The dlbs_mi_data.csv dataset contains (simulated) responses from 400 participants to a 20-item Digital Life Balance Scale (DLBS).

Each item uses a 1–5 Likert scale (1 = strongly disagree, 5 = strongly agree). There are no reverse-scored items.

The scale is designed to capture different aspects of people’s experiences with their digital lives.

Our EFA revealed the following structure:

The retained items and their corresponding factors are below for reference (note that dlbs_20 has been removed):

Item Factor Wording
dlbs_9 Digital Overload I feel left out when I see others posting about events.
dlbs_10 Digital Overload I feel judged based on my online presence.
dlbs_6 Digital Overload I feel pressure to present myself positively online.
dlbs_7 Digital Overload I compare my life to others on social media.
dlbs_8 Digital Overload I worry about how many likes or reactions I receive.
dlbs_1 Digital Self-Control I feel overwhelmed by the number of notifications I receive.
dlbs_5 Digital Self-Control My online activity leaves me feeling exhausted.
dlbs_4 Digital Self-Control I find it hard to switch off from digital devices.
dlbs_2 Digital Self-Control I struggle to keep up with messages across different platforms.
dlbs_3 Digital Self-Control I often feel mentally drained after spending time online.
dlbs_14 Online Social Pressure I check my phone without thinking about it.
dlbs_15 Online Social Pressure I feel in control of my online habits.
dlbs_11 Online Social Pressure I can easily limit my screen time when I need to.
dlbs_13 Online Social Pressure I lose track of time when using apps.
dlbs_12 Online Social Pressure I set boundaries around when I use digital devices.
dlbs_16 Online Engagement & Enjoyment I enjoy interacting with others online.
dlbs_18 Online Engagement & Enjoyment Being online helps me feel connected to others.
dlbs_19 Online Engagement & Enjoyment I learn useful things through digital platforms.
dlbs_17 Online Engagement & Enjoyment I find digital spaces inspiring.

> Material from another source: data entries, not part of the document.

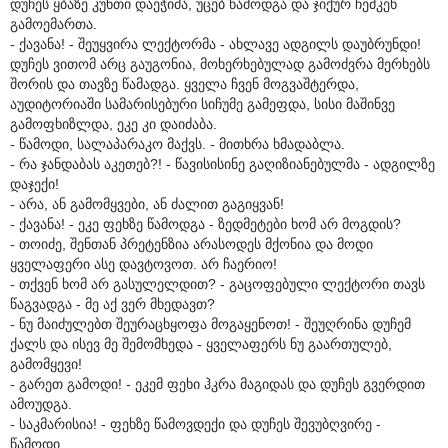
დუჩეს ყბაზე კუნთი დაეჭიმა, უცებ წამოდგა და ჯიქურ ჩემკენ
გამოემართა.
- ქავანა! - შეუყვირა ლექტორმა - ახლავე ადგილს დაუბრუნდი!
დუჩეს ვითომ არც გაუგონია, მოხერხებულად გამოძვრა მერხებს
შორის და თავზე წამადგა. ყველა ჩვენ მოგვაშტერდა,
აუდიტორიაში სამარისებური სიჩუმე გამეფდა, სისი მაშინვე
გამოფხიზლდა, ეკე კი დაიძაბა.
- წამოდი, სალაპარაკო მაქვს. - მითხრა ხმადაბლა.
- რა ჯანდაბას აკეთებ?! - წავისისინე გაღიზიანებულმა - ადგილზე
დაჯექი!
- არა, ან გამომყვები, ან ძალით გაგიყვან!
- ქავანა! - ეკე ფეხზე წამოდგა - ზედმეტები ხომ არ მოგდის?
- თოიძე, შენთან პრეტენზია არასოდეს მქონია და მოდი
ყველაფერი ასე დავტოვოთ. არ ჩაერიო!
- თქვენ ხომ არ გასულელდით? - გაცოფებული ლექტორი თავს
წაგვადგა - მე აქ ვერ მხედავთ?
- ნუ მაიძულებთ შეურაცხყოფა მოგაყენოთ! - შეუღრინა დუჩემ
ქალს და ისევ მე შემომხედა - ყველაფერს ნუ გაართულებ,
გამომყევი!
- გარეთ გამოდი! - ეკემ ფეხი ჰკრა მაგიდას და დუჩეს გვერდით
ამოუდგა.
- საკმარისია! - ფეხზე წამოვდექი და დუჩეს შევუბღვირე -
წამოდი.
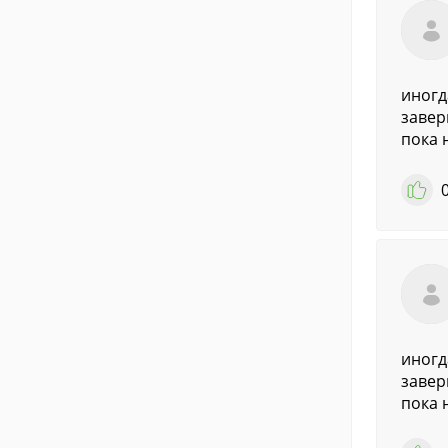
иногд
завер
пока 
иногд
завер
пока 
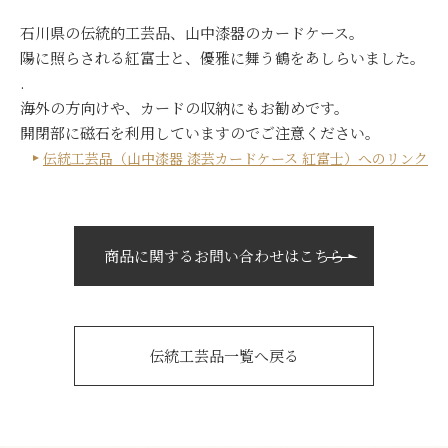
石川県の伝統的工芸品、山中漆器のカードケース。
陽に照らされる紅富士と、優雅に舞う鶴をあしらいました。
.
海外の方向けや、カードの収納にもお勧めです。
開閉部に磁石を利用していますのでご注意ください。
伝統工芸品（山中漆器 漆芸カードケース 紅富士）へのリンク
商品に関するお問い合わせはこちら
伝統工芸品一覧へ戻る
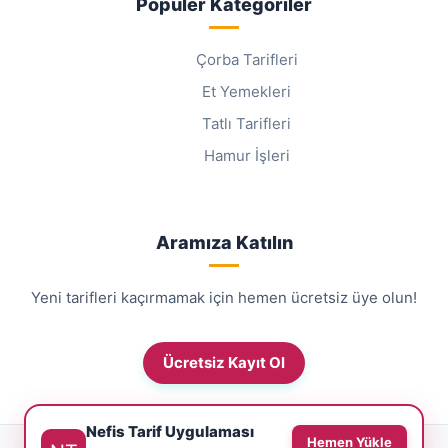
Popüler Kategoriler
Çorba Tarifleri
Et Yemekleri
Tatlı Tarifleri
Hamur İşleri
Aramıza Katılın
Yeni tarifleri kaçırmamak için hemen ücretsiz üye olun!
Ücretsiz Kayıt Ol
Nefis Tarif Uygulaması
Hemen Yükle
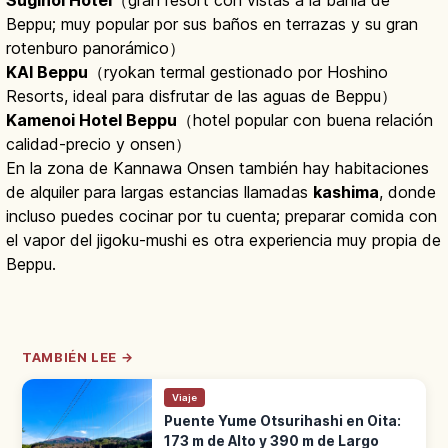
Suginoi Hotel
（gran resort con vistas a la bahía de
Beppu; muy popular por sus baños en terrazas y su gran
rotenburo panorámico）
KAI Beppu
（ryokan termal gestionado por Hoshino
Resorts, ideal para disfrutar de las aguas de Beppu）
Kamenoi Hotel Beppu
（hotel popular con buena relación
calidad-precio y onsen）
En la zona de Kannawa Onsen también hay habitaciones
de alquiler para largas estancias llamadas
kashima
, donde
incluso puedes cocinar por tu cuenta; preparar comida con
el vapor del jigoku-mushi es otra experiencia muy propia de
Beppu.
TAMBIÉN LEE →
Viaje
Puente Yume Otsurihashi en Oita:
173 m de Alto y 390 m de Largo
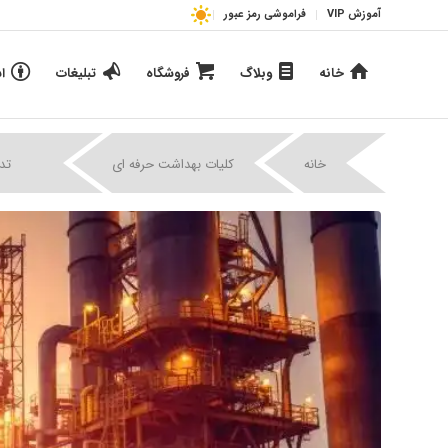
آموزش VIP
فراموشی رمز عبور
خانه
وبلاگ
فروشگاه
تبلیغات
ا
|
|
خانه
کلیات بهداشت حرفه ای
تدو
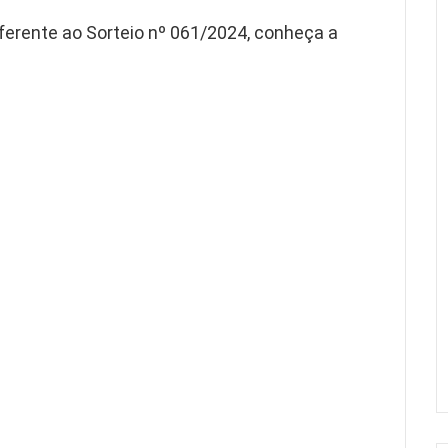
ferente ao Sorteio nº 061/2024, conheça a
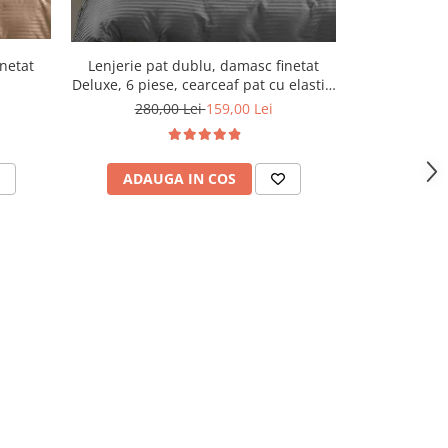
Lenjerie pat dublu, damasc finetat
Lenjerie pa
inetat
Deluxe, 6 piese, cearceaf pat cu elastic,
Deluxe, 6 pies
Gri Inchis
280,00 Lei
159,00 Lei
280,
ADAUGA IN COS
ADAU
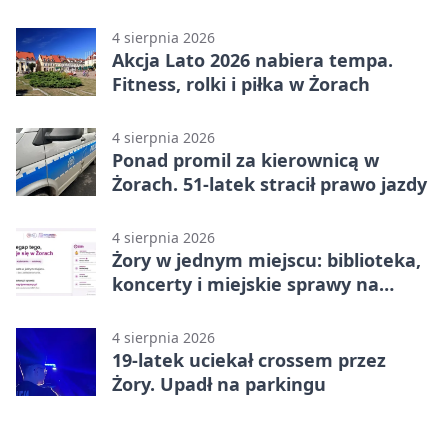
4 sierpnia 2026
Akcja Lato 2026 nabiera tempa.
Fitness, rolki i piłka w Żorach
4 sierpnia 2026
Ponad promil za kierownicą w
Żorach. 51-latek stracił prawo jazdy
4 sierpnia 2026
Żory w jednym miejscu: biblioteka,
koncerty i miejskie sprawy na
wyciągnięcie ręki
4 sierpnia 2026
19-latek uciekał crossem przez
Żory. Upadł na parkingu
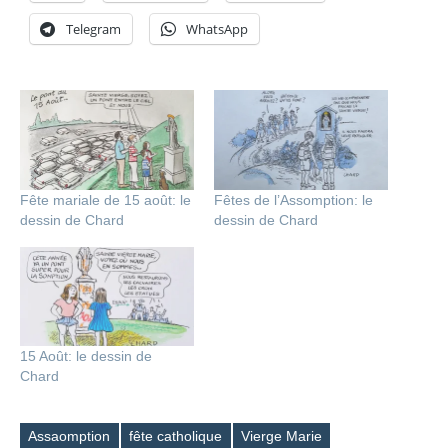
Telegram
WhatsApp
Fête mariale de 15 août: le
Fêtes de l’Assomption: le
dessin de Chard
dessin de Chard
15 Août: le dessin de
Chard
Assaomption
fête catholique
Vierge Marie
Étiquettes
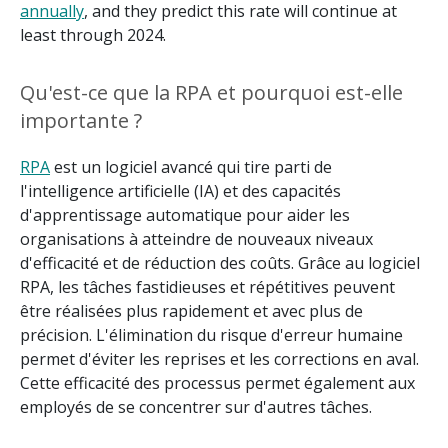
annually
, and they predict this rate will continue at
least through 2024.
Qu'est-ce que la RPA et pourquoi est-elle
importante ?
RPA
est un logiciel avancé qui tire parti de
l'intelligence artificielle (IA) et des capacités
d'apprentissage automatique pour aider les
organisations à atteindre de nouveaux niveaux
d'efficacité et de réduction des coûts. Grâce au logiciel
RPA, les tâches fastidieuses et répétitives peuvent
être réalisées plus rapidement et avec plus de
précision. L'élimination du risque d'erreur humaine
permet d'éviter les reprises et les corrections en aval.
Cette efficacité des processus permet également aux
employés de se concentrer sur d'autres tâches.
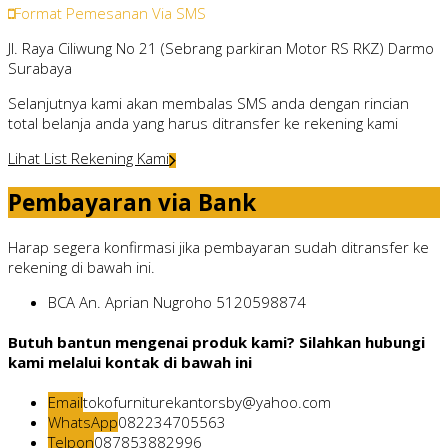
Format Pemesanan Via SMS
Jl. Raya Ciliwung No 21 (Sebrang parkiran Motor RS RKZ) Darmo
Surabaya
Selanjutnya kami akan membalas SMS anda dengan rincian
total belanja anda yang harus ditransfer ke rekening kami
Lihat List Rekening Kami
Pembayaran via Bank
Harap segera konfirmasi jika pembayaran sudah ditransfer ke
rekening di bawah ini.
BCA
An. Aprian Nugroho
5120598874
Butuh bantun mengenai produk kami? Silahkan hubungi
kami melalui kontak di bawah ini
Email
tokofurniturekantorsby@yahoo.com
WhatsApp
082234705563
Telpon
087853882996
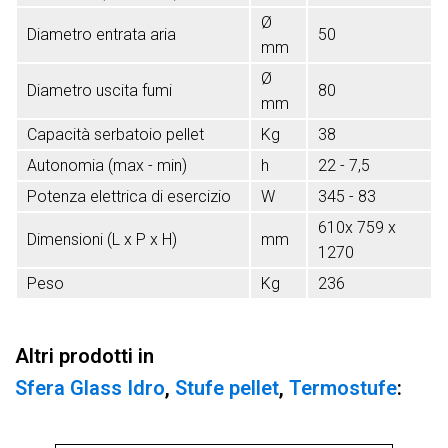
Ø
Diametro entrata aria
50
mm
Ø
Diametro uscita fumi
80
mm
Capacità serbatoio pellet
Kg
38
Autonomia (max - min)
h
22 - 7,5
Potenza elettrica di esercizio
W
345 - 83
610x 759 x
Dimensioni (L x P x H)
mm
1270
Peso
Kg
236
Altri prodotti in
Sfera Glass Idro
,
Stufe pellet
,
Termostufe
:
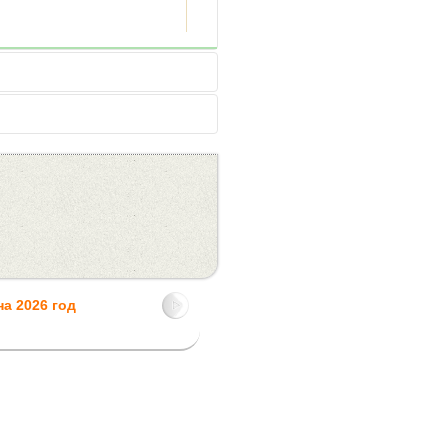
а 2026 год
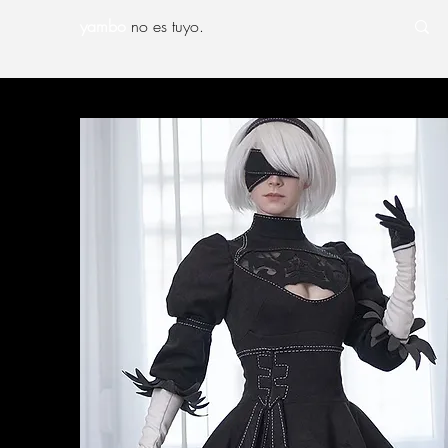
yambo
no es tuyo.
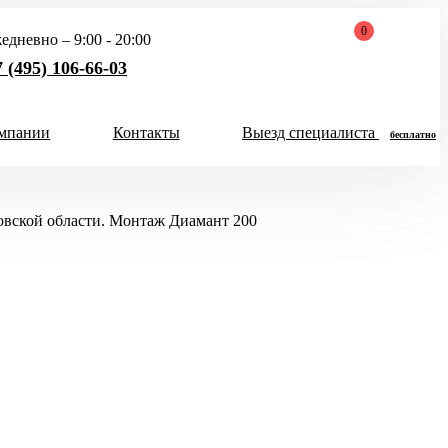
0
едневно – 9:00 - 20:00
 (495) 106-66-03
мпании
Контакты
Выезд специалиста
бесплатно
Закрыть
Хит продаж 2026
меню
овской области. Монтаж Диамант 200
чел
Скидка 5000 руб
на Итал Био
Скидка на все септики
Итал Био до конца
месяца!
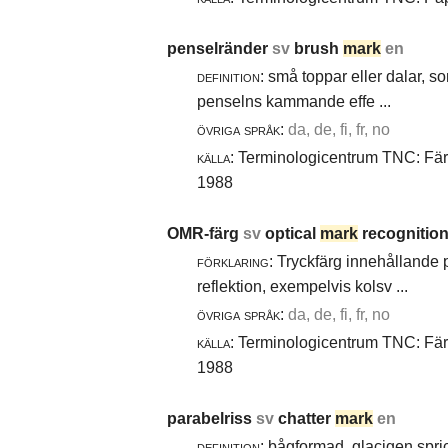
penselränder
sv
brush
mark
en
definition:
små toppar eller dalar, s
penselns kammande effe ...
övriga språk:
da, de, fi, fr, no
källa:
Terminologicentrum TNC: Färg-
1988
OMR-färg
sv
optical
mark
recognition
förklaring:
Tryckfärg innehållande 
reflektion, exempelvis kolsv ...
övriga språk:
da, de, fi, fr, no
källa:
Terminologicentrum TNC: Färg-
1988
parabelriss
sv
chatter
mark
en
definition:
bågformad, glacigen spric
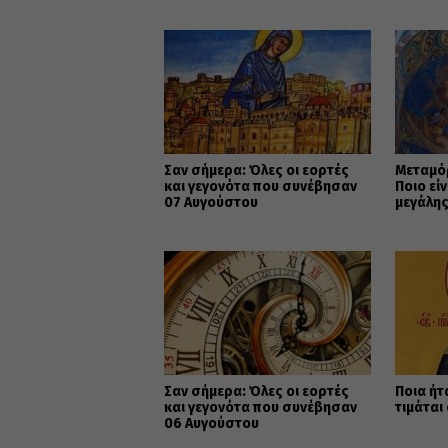
Σαν σήμερα: Όλες οι εορτές
Μεταμό
και γεγονότα που συνέβησαν
Ποιο εί
07 Αυγούστου
μεγάλης
Χριστι
Σαν σήμερα: Όλες οι εορτές
Ποια ήτ
και γεγονότα που συνέβησαν
τιμάται
06 Αυγούστου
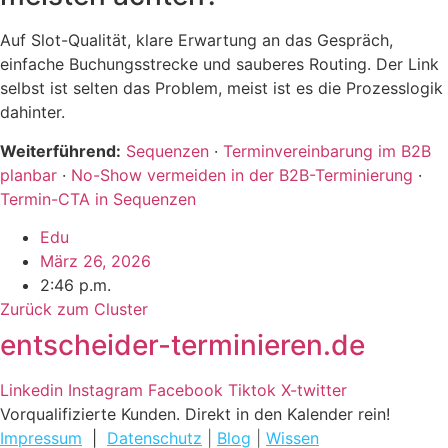
Auf Slot-Qualität, klare Erwartung an das Gespräch,
einfache Buchungsstrecke und sauberes Routing. Der Link
selbst ist selten das Problem, meist ist es die Prozesslogik
dahinter.
Weiterführend:
Sequenzen
·
Terminvereinbarung im B2B
planbar
·
No-Show vermeiden in der B2B-Terminierung
·
Termin-CTA in Sequenzen
Edu
März 26, 2026
2:46 p.m.
Zurück zum Cluster
entscheider-terminieren.de
Linkedin
Instagram
Facebook
Tiktok
X-twitter
Vorqualifizierte Kunden. Direkt in den Kalender rein!
Impressum
|
Datenschutz
|
Blog
|
Wissen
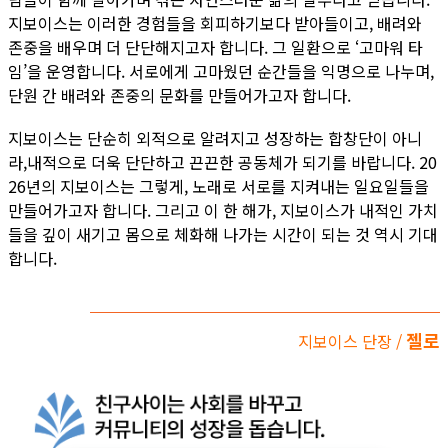
지보이스는 이러한 경험들을 회피하기보다 받아들이고, 배려와
존중을 배우며 더 단단해지고자 합니다. 그 일환으로 ‘고마워 타
임’을 운영합니다. 서로에게 고마웠던 순간들을 익명으로 나누며,
단원 간 배려와 존중의 문화를 만들어가고자 합니다.
지보이스는 단순히 외적으로 알려지고 성장하는 합창단이 아니
라,내적으로 더욱 단단하고 끈끈한 공동체가 되기를 바랍니다. 20
26년의 지보이스는 그렇게, 노래로 서로를 지켜내는 일요일들을
만들어가고자 합니다. 그리고 이 한 해가, 지보이스가 내적인 가치
들을 깊이 새기고 몸으로 체화해 나가는 시간이 되는 것 역시 기대
합니다.
젤로
지보이스 단장 /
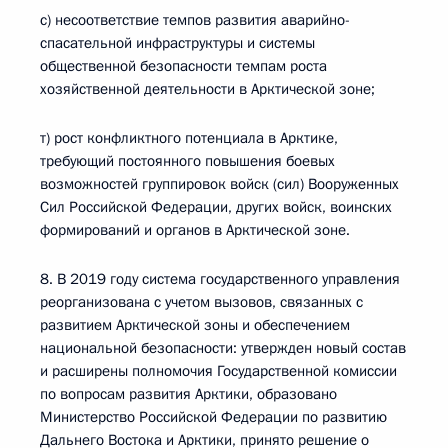
с) несоответствие темпов развития аварийно-
спасательной инфраструктуры и системы
общественной безопасности темпам роста
хозяйственной деятельности в Арктической зоне;
т) рост конфликтного потенциала в Арктике,
требующий постоянного повышения боевых
возможностей группировок войск (сил) Вооруженных
Сил Российской Федерации, других войск, воинских
формирований и органов в Арктической зоне.
8. В 2019 году система государственного управления
реорганизована с учетом вызовов, связанных с
развитием Арктической зоны и обеспечением
национальной безопасности: утвержден новый состав
и расширены полномочия Государственной комиссии
по вопросам развития Арктики, образовано
Министерство Российской Федерации по развитию
Дальнего Востока и Арктики, принято решение о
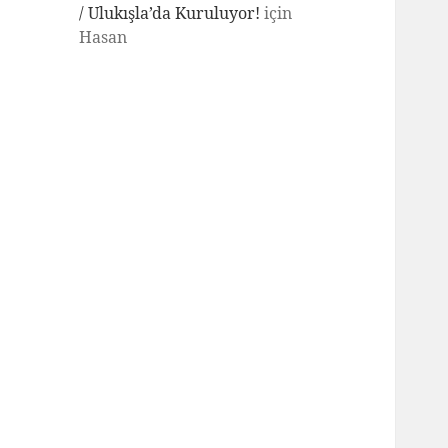
/ Ulukışla’da Kuruluyor!
için
Hasan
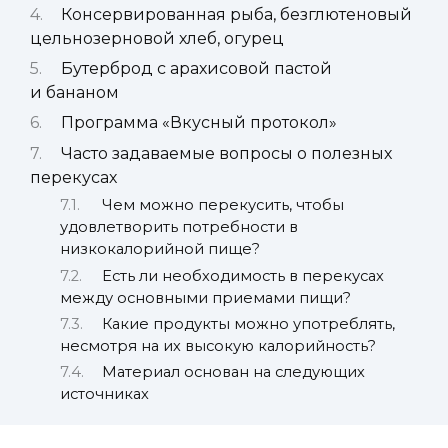
Консервированная рыба, безглютеновый
цельнозерновой хлеб, огурец
Бутерброд с арахисовой пастой
и бананом
Программа «Вкусный протокол»
Часто задаваемые вопросы о полезных
перекусах
Чем можно перекусить, чтобы
удовлетворить потребности в
низкокалорийной пище?
Есть ли необходимость в перекусах
между основными приемами пищи?
Какие продукты можно употреблять,
несмотря на их высокую калорийность?
Материал основан на следующих
источниках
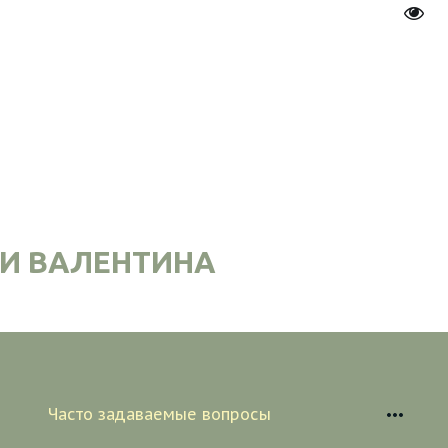
Пере
И ВАЛЕНТИНА
Часто задаваемые вопросы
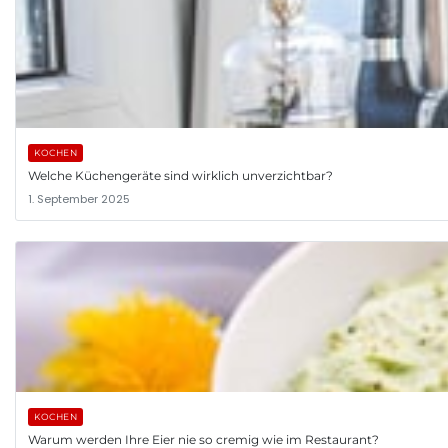
KOCHEN
Welche Küchengeräte sind wirklich unverzichtbar?
1. September 2025
KOCHEN
Warum werden Ihre Eier nie so cremig wie im Restaurant?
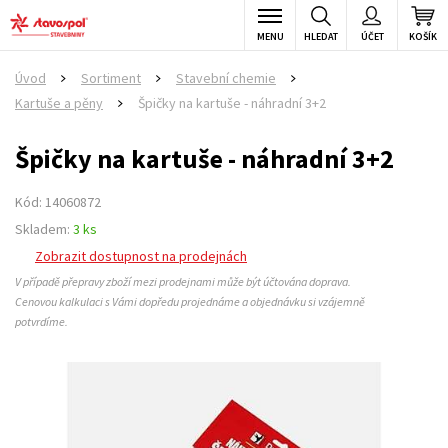
MENU
HLEDAT
ÚČET
KOŠÍK
Úvod
Sortiment
Stavební chemie
>
>
>
Kartuše a pěny
Špičky na kartuše - náhradní 3+2
>
Špičky na kartuše - náhradní 3+2
Kód: 14060872
Skladem:
3 ks
Zobrazit dostupnost na prodejnách
V případě přepravy zboží mezi prodejnami může být účtována doprava.
Cenovou kalkulaci s Vámi dopředu projednáme a objednávku si vzájemně
potvrdíme.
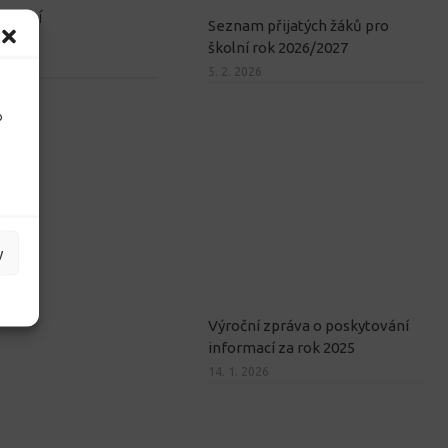
volání
Seznam přijatých žáků pro
školní rok 2026/2027
2
5. 2. 2026
o
y
Výroční zpráva o poskytování
informací za rok 2025
14. 1. 2026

This week, your task is to test measurement invariance in two groups: neurotype: neurodivergent and neurotypical.

Coding Tasks

  1. Read in the dlbs_mi_data.csv dataset

  2. Check group sizes and ratio (don’t worry about splitting the sample to check individual per-group CFAs)

  3. Specify CFA measurement model

  4. Fit configural model (you’ll need to specify dlbs-specific item_vars first)

  5. Fit metric model

  6. Fit scalar model

  7. Compare fit

Questions

There are no interactive questions this week - they’re nice, but a bit glitchy, and open questions are better suited to this kind of analysis.

Instead, write your answers in the Quarto document and check your answers in the accompanying tutorial solutions file in Posit Cloud.

  1. Are group sizes large enough and roughly equal?

  2. Does the model fit reasonably well in both groups?

  3. Are the relationships between items and their underlying factors are equivalent across groups?

  4. Do group differences in observed scores reflect true differences in the underlying constructs?

  5. Does adding equality constraints leads to a meaningful deterioration in model fit?

  6. Report the MI results in-text and add relevant tables.